» Excerpted records:
###

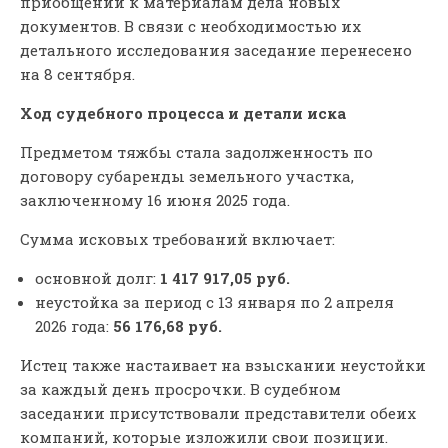
приобщении к материалам дела новых
документов. В связи с необходимостью их
детального исследования заседание перенесено
на 8 сентября.
Ход судебного процесса и детали иска
Предметом тяжбы стала задолженность по
договору субаренды земельного участка,
заключенному 16 июня 2025 года.
Сумма исковых требований включает:
основной долг:
1 417 917,05 руб.
неустойка за период с 13 января по 2 апреля
2026 года:
56 176,68 руб.
Истец также настаивает на взыскании неустойки
за каждый день просрочки. В судебном
заседании присутствовали представители обеих
компаний, которые изложили свои позиции.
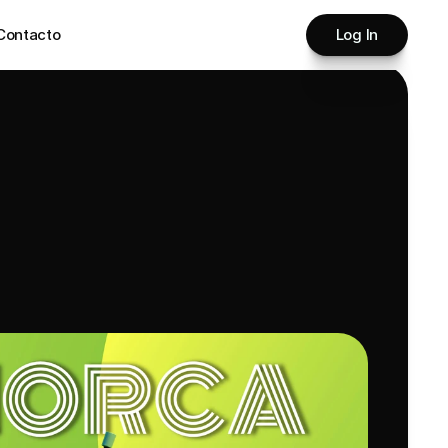
Contacto
Log In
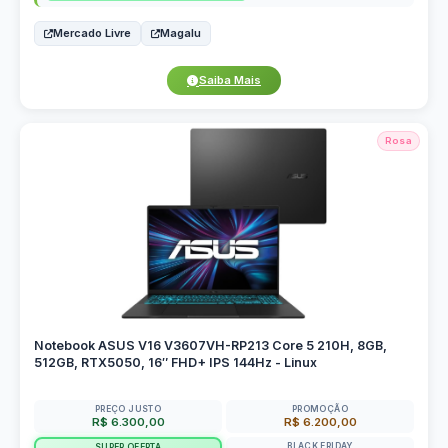
Mercado Livre
Magalu
Saiba Mais
Rosa
Notebook ASUS V16 V3607VH-RP213 Core 5 210H, 8GB,
512GB, RTX5050, 16″ FHD+ IPS 144Hz - Linux
PREÇO JUSTO
PROMOÇÃO
R$ 6.300,00
R$ 6.200,00
BLACK FRIDAY
SUPER OFERTA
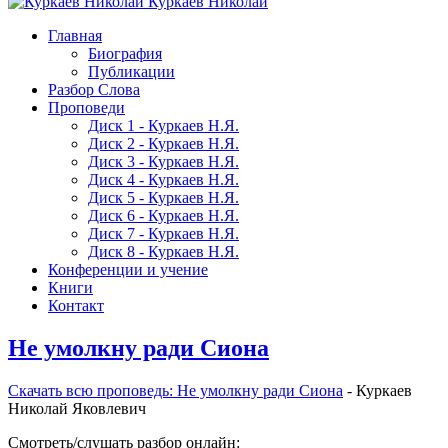
Куркаев Николай
Главная
Биография
Публикации
Разбор Слова
Проповеди
Диск 1 - Куркаев Н.Я.
Диск 2 - Куркаев Н.Я.
Диск 3 - Куркаев Н.Я.
Диск 4 - Куркаев Н.Я.
Диск 5 - Куркаев Н.Я.
Диск 6 - Куркаев Н.Я.
Диск 7 - Куркаев Н.Я.
Диск 8 - Куркаев Н.Я.
Конференции и учение
Книги
Контакт
Не умолкну ради Сиона
Скачать вcю проповедь: Не умолкну ради Сиона
- Куркаев
Николай Яковлевич
Смотреть/слушать разбор онлайн:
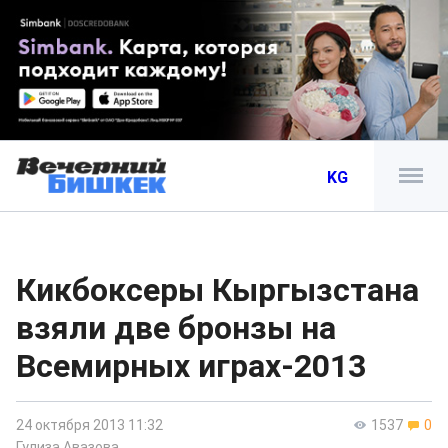
KG
Кикбоксеры Кыргызстана
взяли две бронзы на
Всемирных играх-2013
24 октября 2013 11:32
1537
0
Гулиза Авазова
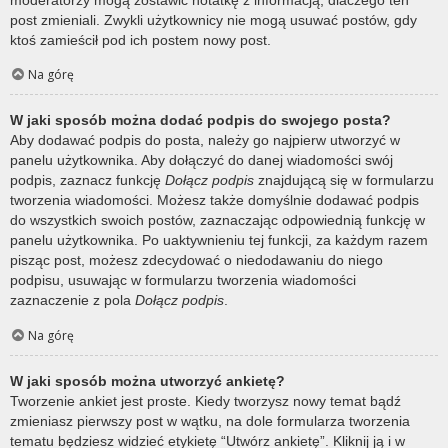
post zmieniali. Zwykli użytkownicy nie mogą usuwać postów, gdy
ktoś zamieścił pod ich postem nowy post.
Na górę
W jaki sposób można dodać podpis do swojego posta?
Aby dodawać podpis do posta, należy go najpierw utworzyć w
panelu użytkownika. Aby dołączyć do danej wiadomości swój
podpis, zaznacz funkcję
Dołącz podpis
znajdującą się w formularzu
tworzenia wiadomości. Możesz także domyślnie dodawać podpis
do wszystkich swoich postów, zaznaczając odpowiednią funkcję w
panelu użytkownika. Po uaktywnieniu tej funkcji, za każdym razem
pisząc post, możesz zdecydować o niedodawaniu do niego
podpisu, usuwając w formularzu tworzenia wiadomości
zaznaczenie z pola
Dołącz podpis
.
Na górę
W jaki sposób można utworzyć ankietę?
Tworzenie ankiet jest proste. Kiedy tworzysz nowy temat bądź
zmieniasz pierwszy post w wątku, na dole formularza tworzenia
tematu będziesz widzieć etykietę “Utwórz ankietę”. Kliknij ją i w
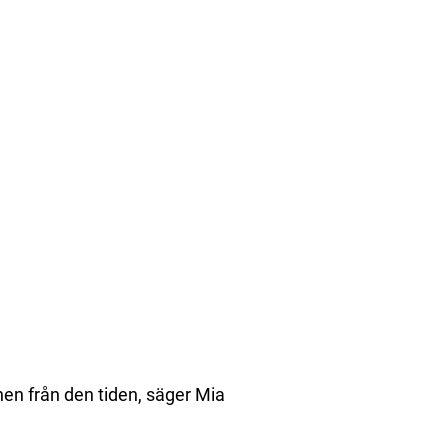
nnen från den tiden, säger Mia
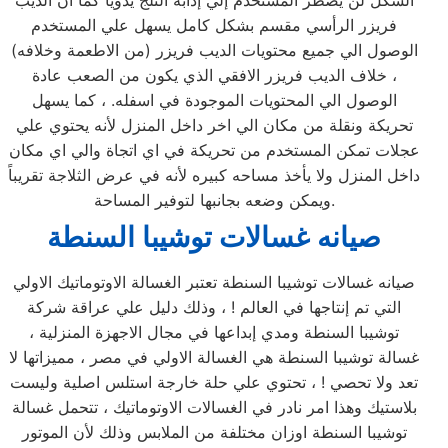
الشكل لن يضطر المستخدم إلي إذابة الثلج يدوياً كما ان الديب
فريزر الرأسي مقسم بشكل كامل يسهل علي المستخدم
الوصول الي جميع محتويات الديب فريزر (من الاطعمة وخلافه)
، خلاف الديب فريزر الافقي الذي يكون من الصعب عادة
الوصول الي المحتويات الموجودة في اسفله. ، كما يسهل
تحريكة ونقلة من مكان الي اخر داخل المنزل لأنه يحتوي علي
عجلات تمكن المستخدم من تحريكة في اي اتجاة والي اي مكان
داخل المنزل ولا يأخذ مساحه كبيره لأنه في عرض الثلاجة تقريباً
ويمكن وضعه بجانبها لتوفير المساحة.
صيانه غسالات توشيبا السنطة
صيانه غسالات توشيبا السنطة تعتبر الغسالة الاوتوماتيك الاولي
التي تم إنتاجها في العالم ! ، وذلك دليل علي عراقة شركة
توشيبا السنطة ومدي إبداعها في مجال الاجهزة المنزلية ،
غسالة توشيبا السنطة هي الغسالة الاولي في مصر ، مميزاتها لا
تعد ولا تحصي ! ، تحتوي علي حلة خارجة استلس اصلية وليست
بلاستيك وهذا امر نادر في الغسالات الاوتوماتيك ، تتحمل غسالة
توشيبا السنطة اوزان مختلفة من الملابس وذلك لأن الموتور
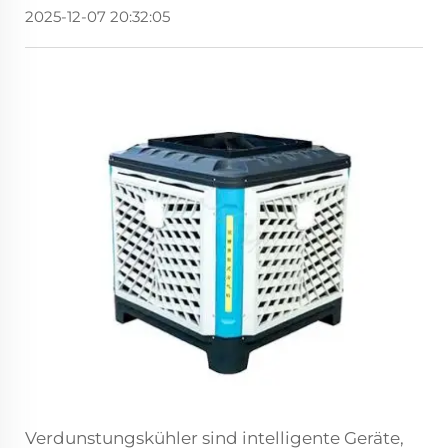
2025-12-07 20:32:05
Verdunstungskühler sind intelligente Geräte,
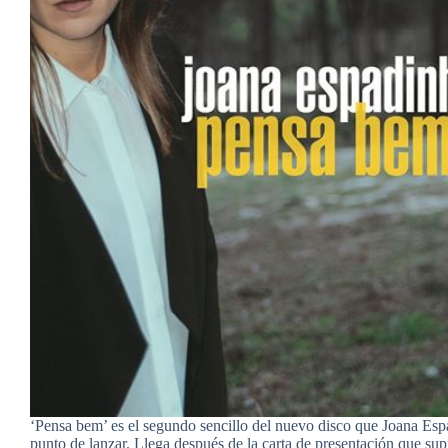
‘Pensa bem’ es el segundo sencillo del nuevo disco que Joana Esp
punto de lanzar. Llega después de la carta de presentación que su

###

Please output the material above unchanged, apart from removing the pictures.

» Exercise answer:
приобщении к материалам дела новых
документов. В связи с необходимостью их
детального исследования заседание перенесено
на 8 сентября.
Ход судебного процесса и детали иска
Предметом тяжбы стала задолженность по
договору субаренды земельного участка,
заключенному 16 июня 2025 года.
Сумма исковых требований включает:
основной долг:
1 417 917,05 руб.
неустойка за период с 13 января по 2 апреля
2026 года:
56 176,68 руб.
Истец также настаивает на взыскании неустойки
за каждый день просрочки. В судебном
заседании присутствовали представители обеих
компаний, которые изложили свои позиции.
Contacto
Log In
Mercado Livre
Magalu
Saiba Mais
Rosa
Notebook ASUS V16 V3607VH-RP213 Core 5 210H, 8GB,
512GB, RTX5050, 16″ FHD+ IPS 144Hz - Linux
PREÇO JUSTO
PROMOÇÃO
R$ 6.300,00
R$ 6.200,00
BLACK FRIDAY
SUPER OFERTA
Куркаев Николай
Главная
Биография
Публикации
Разбор Слова
Проповеди
Диск 1 - Куркаев Н.Я.
Диск 2 - Куркаев Н.Я.
Диск 3 - Куркаев Н.Я.
Диск 4 - Куркаев Н.Я.
Диск 5 - Куркаев Н.Я.
Диск 6 - Куркаев Н.Я.
Диск 7 - Куркаев Н.Я.
Диск 8 - Куркаев Н.Я.
Конференции и учение
Книги
Контакт
Не умолкну ради Сиона
Скачать вcю проповедь: Не умолкну ради Сиона
- Куркаев
Николай Яковлевич
Смотреть/слушать разбор онлайн:
KG
Кикбоксеры Кыргызстана
взяли две бронзы на
Всемирных играх-2013
24 октября 2013 11:32
1537
0
Гулиза Авазова
post zmieniali. Zwykli użytkownicy nie mogą usuwać postów, gdy
ktoś zamieścił pod ich postem nowy post.
Na górę
W jaki sposób można dodać podpis do swojego posta?
Aby dodawać podpis do posta, należy go najpierw utworzyć w
panelu użytkownika. Aby dołączyć do danej wiadomości swój
podpis, zaznacz funkcję
Dołącz podpis
znajdującą się w formularzu
tworzenia wiadomości. Możesz także domyślnie dodawać podpis
do wszystkich swoich postów, zaznaczając odpowiednią funkcję w
panelu użytkownika. Po uaktywnieniu tej funkcji, za każdym razem
pisząc post, możesz zdecydować o niedodawaniu do niego
podpisu, usuwając w formularzu tworzenia wiadomości
zaznaczenie z pola
Dołącz podpis
.
Na górę
W jaki sposób można utworzyć ankietę?
Tworzenie ankiet jest proste. Kiedy tworzysz nowy temat bądź
zmieniasz pierwszy post w wątku, na dole formularza tworzenia
tematu będziesz widzieć etykietę “Utwórz ankietę”. Kliknij ją i w
nnen från den tiden, säger Mia
الشكل لن يضطر المستخدم إلي إذابة الثلج يدوياً كما ان الديب
فريزر الرأسي مقسم بشكل كامل يسهل علي المستخدم
الوصول الي جميع محتويات الديب فريزر (من الاطعمة وخلافه)
، خلاف الديب فريزر الافقي الذي يكون من الصعب عادة
الوصول الي المحتويات الموجودة في اسفله. ، كما يسهل
تحريكة ونقلة من مكان الي اخر داخل المنزل لأنه يحتوي علي
عجلات تمكن المستخدم من تحريكة في اي اتجاة والي اي مكان
داخل المنزل ولا يأخذ مساحه كبيره لأنه في عرض الثلاجة تقريباً
ويمكن وضعه بجانبها لتوفير المساحة.
صيانه غسالات توشيبا السنطة
صيانه غسالات توشيبا السنطة تعتبر الغسالة الاوتوماتيك الاولي
التي تم إنتاجها في العالم ! ، وذلك دليل علي عراقة شركة
توشيبا السنطة ومدي إبداعها في مجال الاجهزة المنزلية ،
غسالة توشيبا السنطة هي الغسالة الاولي في مصر ، مميزاتها لا
تعد ولا تحصي ! ، تحتوي علي حلة خارجة استلس اصلية وليست
بلاستيك وهذا امر نادر في الغسالات الاوتوماتيك ، تتحمل غسالة
توشيبا السنطة اوزان مختلفة من الملابس وذلك لأن الموتور
2025-12-07 20:32:05
Verdunstungskühler sind intelligente Geräte,
‘Pensa bem’ es el segundo sencillo del nuevo disco que Joana Esp
punto de lanzar. Llega después de la carta de presentación que su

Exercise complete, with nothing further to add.